From Tom Battley, Executive Director of New York Photonics
Excerpted from the October 22nd edition of The Hill
I am writing in response to Rep. Louise Slaughter’s Oct. 10 op-ed, “Advancing American competitiveness by harnessing the power of light.”
In New York, home of the imaging “Capital of the World,” researchers, engineers and technicians are using optics and photonics, the science and application of light, to develop the next generation of many of the modern-day technologies that make our everyday lives possible. Think fiber optics, smartphone displays, digital cameras and solar energy, to name a few.
As Rep. Slaughter (D-N.Y.) so eloquently points out, great accomplishments have been made in discovering and developing advancements in photonics in New York, yet the United States as a whole has not kept pace with other countries in this fast-growing field. Consequently, our great state and nation have lost our competitive edge, and countless jobs, to our competitors overseas.
I was recently on Capitol Hill educating members of Congress about the National Photonics Initiative, a push by industry, academia and government to raise awareness about photonics and the impact of photonics on our everyday lives; to increase collaboration and coordination among U.S. industry, government and academia to advance photonics-driven fields; and to drive U.S. funding and investment in areas of photonics critical to maintaining U.S. competitiveness and national security: in advanced manufacturing, communication and information technology, the fields of defense and national security, energy, and health and medicine.
In national security, photonics makes laser-guided weapons more accurate and provides lasers for missile defense.
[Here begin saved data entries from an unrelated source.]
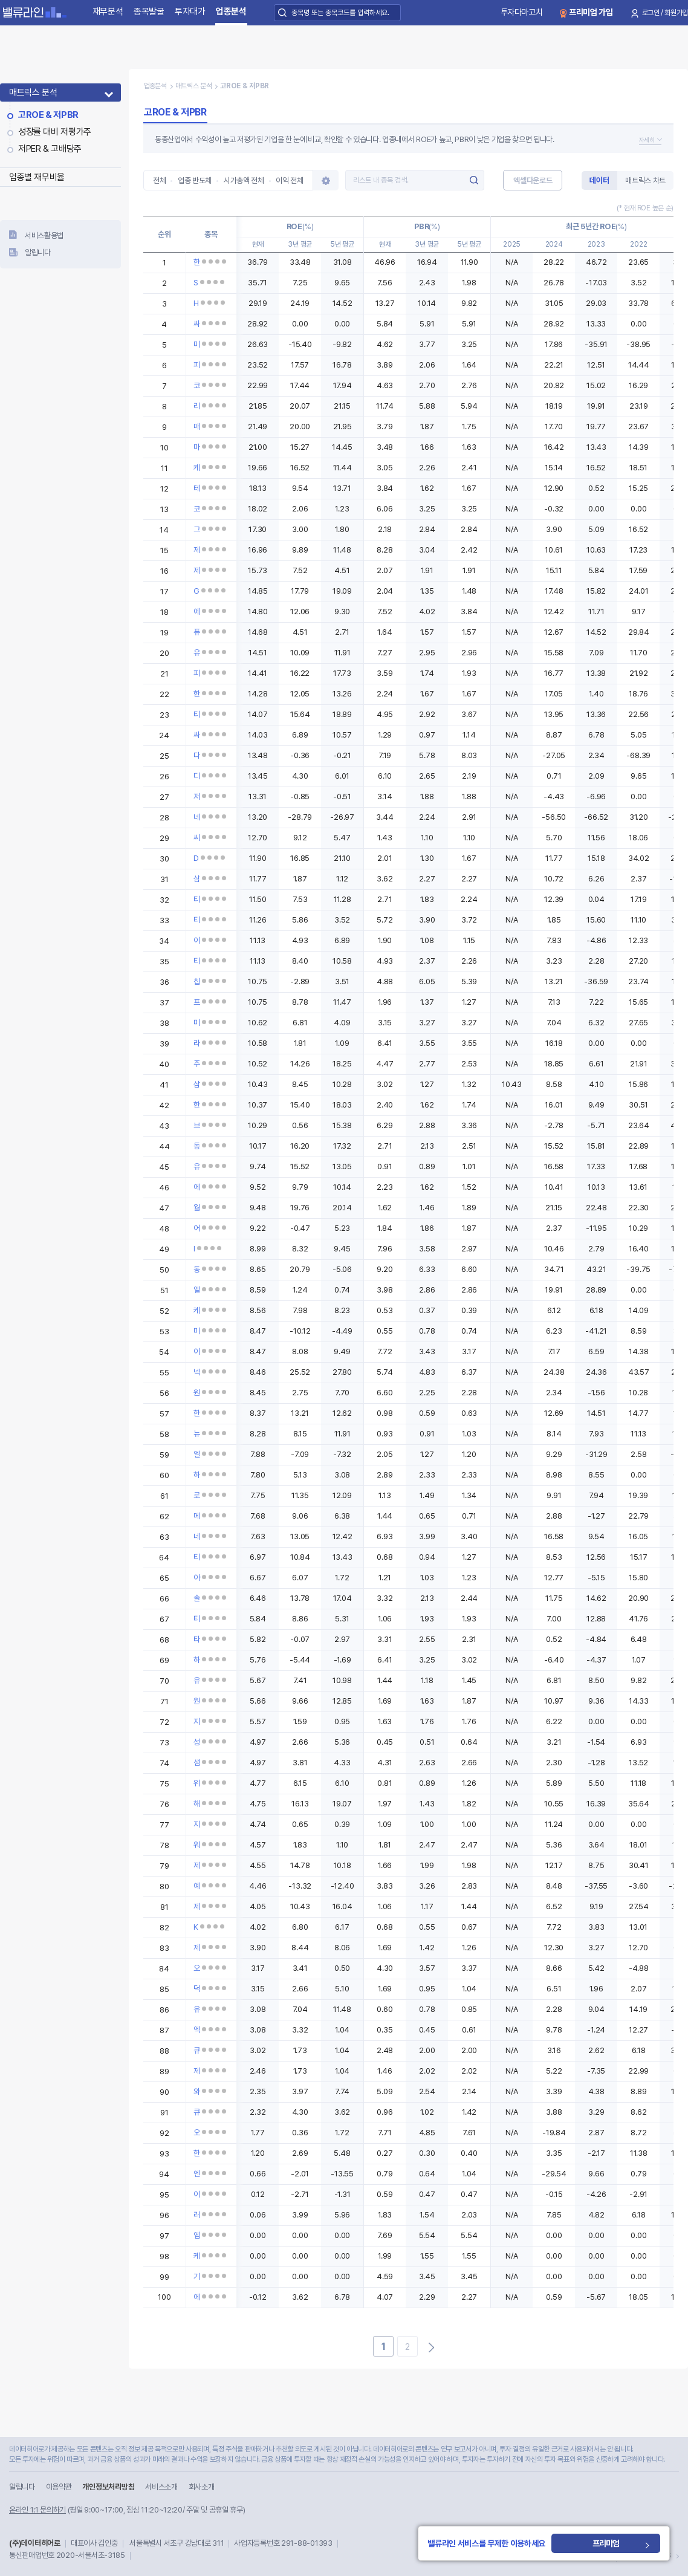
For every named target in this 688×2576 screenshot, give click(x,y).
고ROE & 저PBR (48, 114)
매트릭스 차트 (645, 180)
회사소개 (202, 2486)
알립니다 (38, 252)
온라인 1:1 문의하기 (37, 2509)
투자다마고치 (522, 12)
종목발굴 (149, 11)
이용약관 (59, 2486)
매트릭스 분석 (33, 92)
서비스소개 (161, 2486)
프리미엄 (605, 2543)
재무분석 (107, 11)
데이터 (599, 180)
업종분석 (231, 11)
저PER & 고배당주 (50, 148)
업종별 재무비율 (37, 177)
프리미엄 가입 (591, 12)
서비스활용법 (44, 235)
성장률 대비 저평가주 (54, 131)
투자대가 (190, 11)
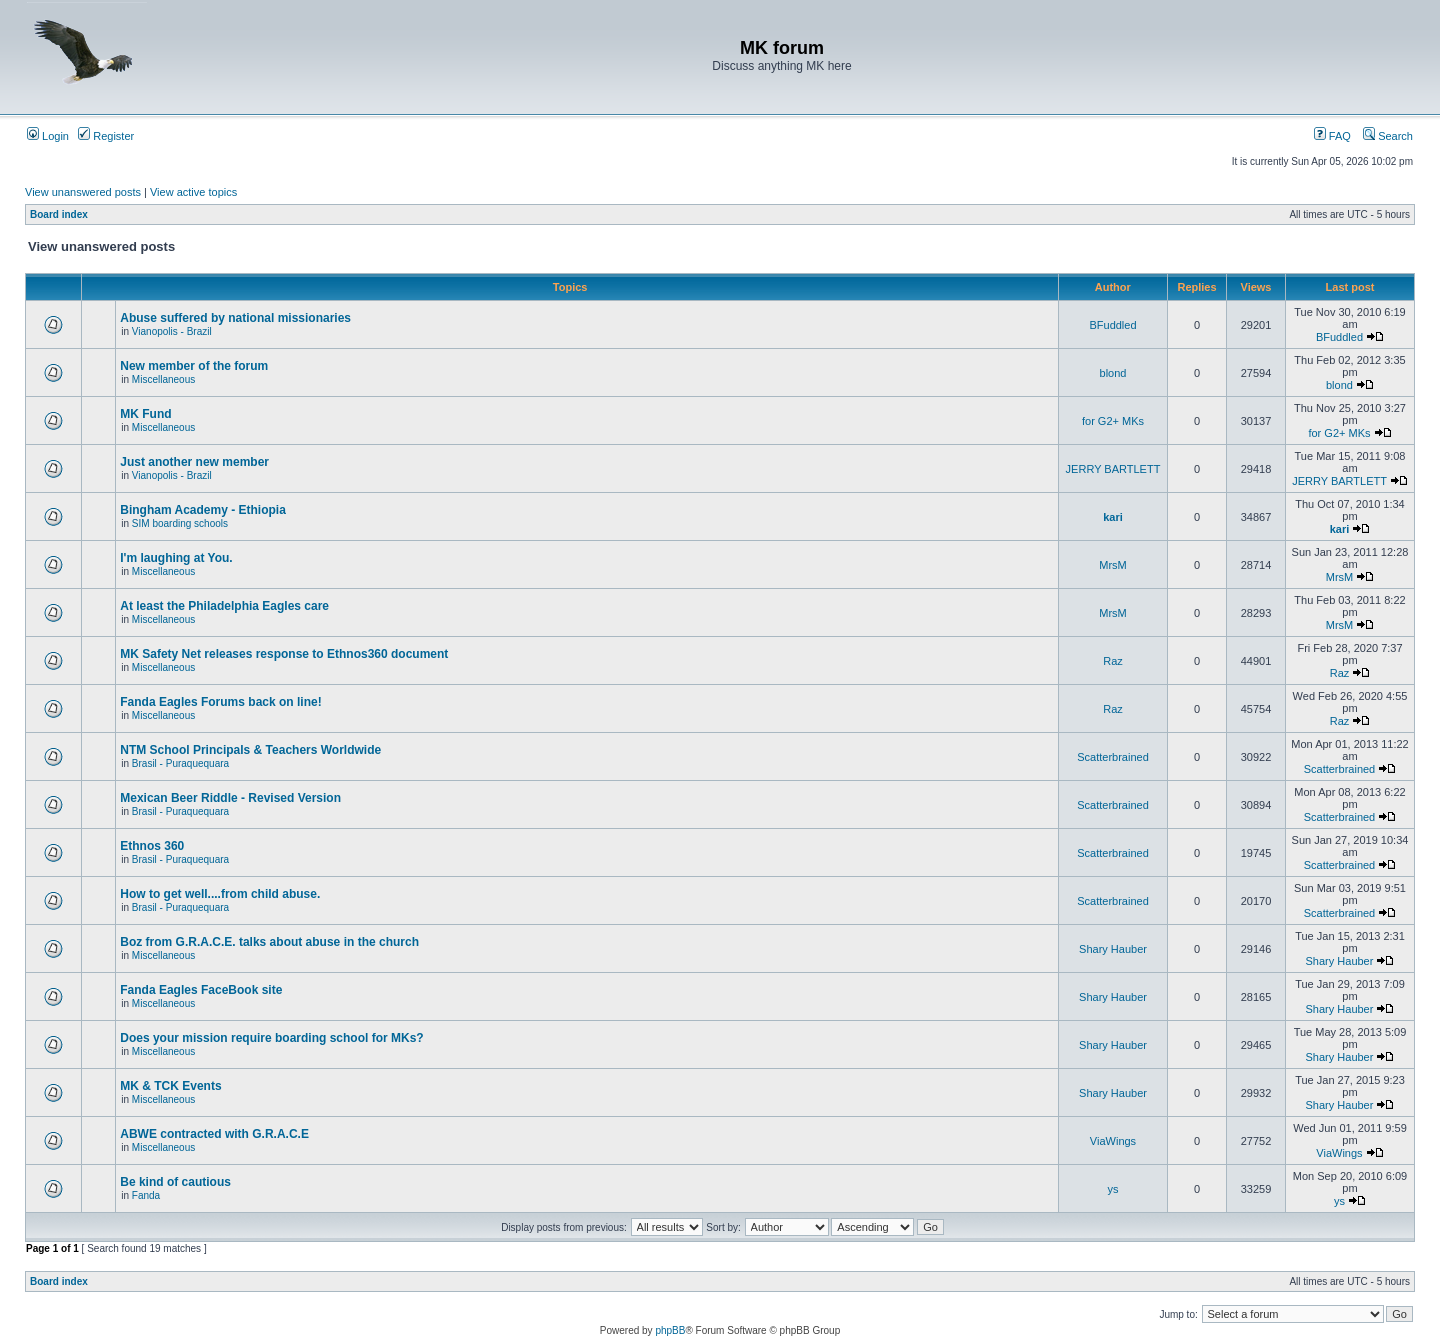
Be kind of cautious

In energy, photonics provides renewable power sources, as well as optical systems to monitor wells in the oil and gas sector. In health and medicine, photonics is responsible for advances from laser eye surgery to CT scans. In communications and information technology, optics and photonics can continue the advances that have increased the capacity of the Internet by nearly 10,000-fold over the past two decades. And in advanced manufacturing, substantial job growth is possible in new and innovative areas of manufacturing that make use of high-power and low-cost lasers, as well as 3D printing.
In support of these photonics industries must be a well-trained and skilled workforce. Coordination is needed among existing programs across all levels of education, from secondary public school systems through community colleges and universities, along with re-training programs. Science, technology, engineering and mathematics (STEM) education should include a photonics curriculum in high school and at two-year institutions. Photonics-related engineering education programs are also needed, with a focus on interdisciplinary programs that bring mechanical engineering and materials science together with optics and photonics curricula. And, internship and apprenticeship opportunities are necessary to train students before they enter the workforce.
In photonics lies the future of many exciting and innovative technologies that will drive our local and national economy, create jobs and improve the health and safety of our citizen. I second the congresswoman’s call to support the mission of the National Photonics Initiative to make photonics a priority for not only New York, but for the nation.